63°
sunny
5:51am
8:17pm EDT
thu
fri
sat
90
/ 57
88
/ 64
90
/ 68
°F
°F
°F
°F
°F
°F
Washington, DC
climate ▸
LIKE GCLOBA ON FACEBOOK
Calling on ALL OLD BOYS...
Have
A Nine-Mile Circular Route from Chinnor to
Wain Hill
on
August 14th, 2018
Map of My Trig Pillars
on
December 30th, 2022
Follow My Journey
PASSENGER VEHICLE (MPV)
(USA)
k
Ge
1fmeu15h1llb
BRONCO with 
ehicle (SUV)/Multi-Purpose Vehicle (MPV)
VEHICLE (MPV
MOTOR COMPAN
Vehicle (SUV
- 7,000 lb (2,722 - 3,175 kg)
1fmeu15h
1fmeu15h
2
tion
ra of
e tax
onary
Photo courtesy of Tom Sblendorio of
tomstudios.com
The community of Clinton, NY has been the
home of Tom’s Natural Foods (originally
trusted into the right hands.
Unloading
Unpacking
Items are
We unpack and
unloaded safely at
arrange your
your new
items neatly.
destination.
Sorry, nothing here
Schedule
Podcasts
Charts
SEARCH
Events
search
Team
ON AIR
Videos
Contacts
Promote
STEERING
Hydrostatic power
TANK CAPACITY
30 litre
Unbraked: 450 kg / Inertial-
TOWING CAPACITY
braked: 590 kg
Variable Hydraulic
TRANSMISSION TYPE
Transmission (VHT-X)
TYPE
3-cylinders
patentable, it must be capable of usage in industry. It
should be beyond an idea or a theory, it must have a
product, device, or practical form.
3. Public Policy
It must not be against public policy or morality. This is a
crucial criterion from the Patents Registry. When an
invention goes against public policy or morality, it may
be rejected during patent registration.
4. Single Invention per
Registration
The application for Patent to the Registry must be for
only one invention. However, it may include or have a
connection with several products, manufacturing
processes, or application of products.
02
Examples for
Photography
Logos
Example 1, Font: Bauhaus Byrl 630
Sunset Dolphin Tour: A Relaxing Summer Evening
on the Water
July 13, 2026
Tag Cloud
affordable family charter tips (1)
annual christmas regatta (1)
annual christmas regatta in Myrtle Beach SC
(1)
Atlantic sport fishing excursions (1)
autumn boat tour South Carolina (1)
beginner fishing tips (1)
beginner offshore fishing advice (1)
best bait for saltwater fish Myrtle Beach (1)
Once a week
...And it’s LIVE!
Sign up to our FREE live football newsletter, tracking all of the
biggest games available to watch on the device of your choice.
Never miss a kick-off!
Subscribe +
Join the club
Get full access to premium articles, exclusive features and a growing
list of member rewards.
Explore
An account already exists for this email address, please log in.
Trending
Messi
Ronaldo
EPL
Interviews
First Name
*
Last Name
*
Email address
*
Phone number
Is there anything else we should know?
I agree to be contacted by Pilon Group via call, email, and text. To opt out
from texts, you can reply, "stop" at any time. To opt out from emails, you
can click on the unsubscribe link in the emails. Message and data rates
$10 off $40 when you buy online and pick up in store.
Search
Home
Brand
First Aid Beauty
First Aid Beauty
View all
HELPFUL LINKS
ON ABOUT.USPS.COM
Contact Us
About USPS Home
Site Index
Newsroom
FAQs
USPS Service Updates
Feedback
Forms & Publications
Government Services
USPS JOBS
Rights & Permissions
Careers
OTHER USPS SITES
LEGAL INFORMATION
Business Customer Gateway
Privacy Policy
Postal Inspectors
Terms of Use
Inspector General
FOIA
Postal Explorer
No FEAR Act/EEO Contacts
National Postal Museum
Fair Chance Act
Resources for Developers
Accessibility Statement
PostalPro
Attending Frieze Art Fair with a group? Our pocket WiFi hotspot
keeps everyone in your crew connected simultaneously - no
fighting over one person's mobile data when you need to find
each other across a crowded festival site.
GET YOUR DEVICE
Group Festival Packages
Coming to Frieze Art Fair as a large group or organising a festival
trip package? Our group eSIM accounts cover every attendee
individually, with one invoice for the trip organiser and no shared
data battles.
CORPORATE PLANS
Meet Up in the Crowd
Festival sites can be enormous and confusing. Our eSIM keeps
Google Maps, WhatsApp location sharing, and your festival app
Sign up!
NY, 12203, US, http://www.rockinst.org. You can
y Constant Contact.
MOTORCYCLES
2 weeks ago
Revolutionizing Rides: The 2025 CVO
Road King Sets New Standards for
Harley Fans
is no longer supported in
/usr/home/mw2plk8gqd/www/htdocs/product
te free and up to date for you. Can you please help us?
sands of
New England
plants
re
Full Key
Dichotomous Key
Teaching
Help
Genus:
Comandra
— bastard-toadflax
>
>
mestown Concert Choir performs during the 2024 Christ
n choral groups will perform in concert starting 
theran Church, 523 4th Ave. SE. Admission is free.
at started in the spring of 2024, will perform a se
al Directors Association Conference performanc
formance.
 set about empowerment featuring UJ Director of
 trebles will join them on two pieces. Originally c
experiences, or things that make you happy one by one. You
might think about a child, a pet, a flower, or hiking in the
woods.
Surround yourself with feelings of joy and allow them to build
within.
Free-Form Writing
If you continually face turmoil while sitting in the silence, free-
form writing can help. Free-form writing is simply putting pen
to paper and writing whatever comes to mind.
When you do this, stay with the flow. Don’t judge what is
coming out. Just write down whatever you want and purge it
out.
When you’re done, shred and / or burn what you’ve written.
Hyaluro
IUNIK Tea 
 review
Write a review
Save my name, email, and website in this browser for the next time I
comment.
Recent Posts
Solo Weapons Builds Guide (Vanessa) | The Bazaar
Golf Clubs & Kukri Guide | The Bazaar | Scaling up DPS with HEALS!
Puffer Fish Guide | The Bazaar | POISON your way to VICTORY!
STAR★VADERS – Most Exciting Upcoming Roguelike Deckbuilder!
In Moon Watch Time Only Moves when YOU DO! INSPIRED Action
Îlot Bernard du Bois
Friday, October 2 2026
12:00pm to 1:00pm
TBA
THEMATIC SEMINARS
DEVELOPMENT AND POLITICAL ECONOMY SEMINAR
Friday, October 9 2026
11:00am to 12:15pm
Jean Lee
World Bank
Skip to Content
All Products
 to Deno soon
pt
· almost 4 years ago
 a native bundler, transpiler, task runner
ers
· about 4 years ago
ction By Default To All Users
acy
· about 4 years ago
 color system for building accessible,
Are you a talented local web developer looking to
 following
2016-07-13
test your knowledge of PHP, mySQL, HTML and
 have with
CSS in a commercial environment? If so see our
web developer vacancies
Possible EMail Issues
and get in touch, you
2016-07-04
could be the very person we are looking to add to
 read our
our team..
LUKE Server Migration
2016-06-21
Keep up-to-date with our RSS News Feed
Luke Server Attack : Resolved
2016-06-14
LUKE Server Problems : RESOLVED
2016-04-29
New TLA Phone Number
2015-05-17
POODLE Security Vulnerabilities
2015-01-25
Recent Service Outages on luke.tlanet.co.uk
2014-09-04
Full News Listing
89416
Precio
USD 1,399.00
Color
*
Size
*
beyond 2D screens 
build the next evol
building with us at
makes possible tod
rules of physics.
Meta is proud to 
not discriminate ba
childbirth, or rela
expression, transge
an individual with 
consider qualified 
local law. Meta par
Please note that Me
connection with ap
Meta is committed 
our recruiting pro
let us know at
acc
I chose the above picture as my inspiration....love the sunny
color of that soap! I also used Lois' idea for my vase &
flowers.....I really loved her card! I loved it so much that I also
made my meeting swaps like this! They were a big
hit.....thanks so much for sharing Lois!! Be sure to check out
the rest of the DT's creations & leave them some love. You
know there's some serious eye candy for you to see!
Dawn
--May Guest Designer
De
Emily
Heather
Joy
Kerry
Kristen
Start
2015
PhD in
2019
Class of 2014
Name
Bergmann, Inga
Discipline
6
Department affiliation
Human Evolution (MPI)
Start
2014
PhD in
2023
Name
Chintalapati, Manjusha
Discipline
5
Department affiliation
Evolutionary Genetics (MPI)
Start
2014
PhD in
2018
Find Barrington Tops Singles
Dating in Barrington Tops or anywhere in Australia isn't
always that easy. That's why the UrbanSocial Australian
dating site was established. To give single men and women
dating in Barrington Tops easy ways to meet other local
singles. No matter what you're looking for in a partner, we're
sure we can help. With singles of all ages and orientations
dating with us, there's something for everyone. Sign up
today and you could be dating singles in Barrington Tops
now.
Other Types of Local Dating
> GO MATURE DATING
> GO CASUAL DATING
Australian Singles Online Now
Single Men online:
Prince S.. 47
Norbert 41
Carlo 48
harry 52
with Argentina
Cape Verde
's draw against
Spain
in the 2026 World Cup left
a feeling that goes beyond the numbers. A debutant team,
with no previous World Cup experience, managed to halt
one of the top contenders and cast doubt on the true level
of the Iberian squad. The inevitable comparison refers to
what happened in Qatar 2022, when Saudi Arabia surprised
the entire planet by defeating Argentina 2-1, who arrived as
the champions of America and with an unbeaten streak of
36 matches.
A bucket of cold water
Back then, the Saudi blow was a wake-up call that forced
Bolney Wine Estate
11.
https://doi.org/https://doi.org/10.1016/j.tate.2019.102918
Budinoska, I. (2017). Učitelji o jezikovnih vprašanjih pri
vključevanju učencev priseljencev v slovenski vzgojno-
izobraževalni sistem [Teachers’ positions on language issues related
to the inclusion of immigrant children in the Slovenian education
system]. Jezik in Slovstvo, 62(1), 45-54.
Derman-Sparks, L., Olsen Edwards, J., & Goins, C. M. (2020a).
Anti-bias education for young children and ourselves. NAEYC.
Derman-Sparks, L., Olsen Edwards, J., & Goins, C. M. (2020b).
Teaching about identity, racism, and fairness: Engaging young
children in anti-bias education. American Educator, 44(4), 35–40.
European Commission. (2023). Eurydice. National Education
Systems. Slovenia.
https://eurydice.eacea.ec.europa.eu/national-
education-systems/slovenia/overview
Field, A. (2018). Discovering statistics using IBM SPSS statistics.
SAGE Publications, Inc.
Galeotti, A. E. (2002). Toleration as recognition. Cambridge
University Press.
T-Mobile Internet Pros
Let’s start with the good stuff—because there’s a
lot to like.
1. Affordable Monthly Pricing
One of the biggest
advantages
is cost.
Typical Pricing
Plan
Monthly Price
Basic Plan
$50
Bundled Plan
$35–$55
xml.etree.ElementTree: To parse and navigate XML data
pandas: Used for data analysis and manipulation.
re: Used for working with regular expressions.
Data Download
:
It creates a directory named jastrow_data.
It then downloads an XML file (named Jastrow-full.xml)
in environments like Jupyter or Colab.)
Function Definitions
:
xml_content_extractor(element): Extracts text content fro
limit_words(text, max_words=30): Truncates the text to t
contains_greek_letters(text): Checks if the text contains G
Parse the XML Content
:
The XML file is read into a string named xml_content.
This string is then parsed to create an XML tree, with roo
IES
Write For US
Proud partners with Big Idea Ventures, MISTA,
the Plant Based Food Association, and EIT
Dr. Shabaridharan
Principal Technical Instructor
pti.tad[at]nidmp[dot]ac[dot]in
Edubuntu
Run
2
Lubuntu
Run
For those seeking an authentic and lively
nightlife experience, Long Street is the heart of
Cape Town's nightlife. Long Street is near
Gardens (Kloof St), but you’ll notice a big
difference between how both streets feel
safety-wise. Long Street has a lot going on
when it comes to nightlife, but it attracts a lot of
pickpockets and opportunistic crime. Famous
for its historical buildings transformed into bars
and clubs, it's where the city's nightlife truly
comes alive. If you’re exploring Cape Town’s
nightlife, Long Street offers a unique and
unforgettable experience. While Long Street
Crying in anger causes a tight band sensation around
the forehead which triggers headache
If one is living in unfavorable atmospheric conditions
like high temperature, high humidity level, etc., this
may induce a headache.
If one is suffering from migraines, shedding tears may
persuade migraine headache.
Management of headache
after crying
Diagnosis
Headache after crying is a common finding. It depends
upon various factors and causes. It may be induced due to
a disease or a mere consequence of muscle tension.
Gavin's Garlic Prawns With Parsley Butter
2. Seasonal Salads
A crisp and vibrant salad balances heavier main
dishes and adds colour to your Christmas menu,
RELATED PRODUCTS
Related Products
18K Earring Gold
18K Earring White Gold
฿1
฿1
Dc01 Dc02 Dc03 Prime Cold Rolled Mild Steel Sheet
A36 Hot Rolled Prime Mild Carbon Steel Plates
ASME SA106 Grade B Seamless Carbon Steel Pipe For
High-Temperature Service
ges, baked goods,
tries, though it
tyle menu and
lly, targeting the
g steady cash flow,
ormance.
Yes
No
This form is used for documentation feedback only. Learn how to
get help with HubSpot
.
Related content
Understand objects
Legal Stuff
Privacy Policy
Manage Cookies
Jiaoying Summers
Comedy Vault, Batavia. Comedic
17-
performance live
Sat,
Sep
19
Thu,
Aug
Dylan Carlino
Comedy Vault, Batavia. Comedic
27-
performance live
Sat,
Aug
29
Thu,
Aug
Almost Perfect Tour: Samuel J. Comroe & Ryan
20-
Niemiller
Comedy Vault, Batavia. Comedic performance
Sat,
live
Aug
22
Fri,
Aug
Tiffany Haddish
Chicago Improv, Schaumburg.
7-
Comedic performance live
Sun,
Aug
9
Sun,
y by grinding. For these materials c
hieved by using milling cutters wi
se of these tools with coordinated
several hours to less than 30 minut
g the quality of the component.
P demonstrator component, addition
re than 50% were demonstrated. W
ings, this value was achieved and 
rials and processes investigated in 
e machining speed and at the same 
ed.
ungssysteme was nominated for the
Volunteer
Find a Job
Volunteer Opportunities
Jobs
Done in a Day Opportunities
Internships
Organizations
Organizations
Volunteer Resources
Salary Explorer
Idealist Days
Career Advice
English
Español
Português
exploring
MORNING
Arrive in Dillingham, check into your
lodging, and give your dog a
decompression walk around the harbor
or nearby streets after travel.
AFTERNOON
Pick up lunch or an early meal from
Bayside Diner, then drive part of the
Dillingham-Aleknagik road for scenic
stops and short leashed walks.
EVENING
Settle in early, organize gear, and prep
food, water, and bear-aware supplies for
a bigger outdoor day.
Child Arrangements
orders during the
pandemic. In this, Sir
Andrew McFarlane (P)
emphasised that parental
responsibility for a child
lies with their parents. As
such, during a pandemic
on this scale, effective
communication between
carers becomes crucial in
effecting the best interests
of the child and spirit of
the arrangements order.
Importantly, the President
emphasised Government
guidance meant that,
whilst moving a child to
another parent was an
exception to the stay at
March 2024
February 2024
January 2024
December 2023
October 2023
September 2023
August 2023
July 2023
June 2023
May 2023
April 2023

####

- Goal of the exercise
The answer should contain only the lines from the first line of the entries through the line holding "December 30th, 2022", each exactly as written.

- Response for this exercise
63°
sunny
5:51am
8:17pm EDT
thu
fri
sat
90
/ 57
88
/ 64
90
/ 68
°F
°F
°F
°F
°F
°F
Washington, DC
climate ▸
LIKE GCLOBA ON FACEBOOK
Calling on ALL OLD BOYS...
Have
A Nine-Mile Circular Route from Chinnor to
Wain Hill
on
August 14th, 2018
Map of My Trig Pillars
on
December 30th, 2022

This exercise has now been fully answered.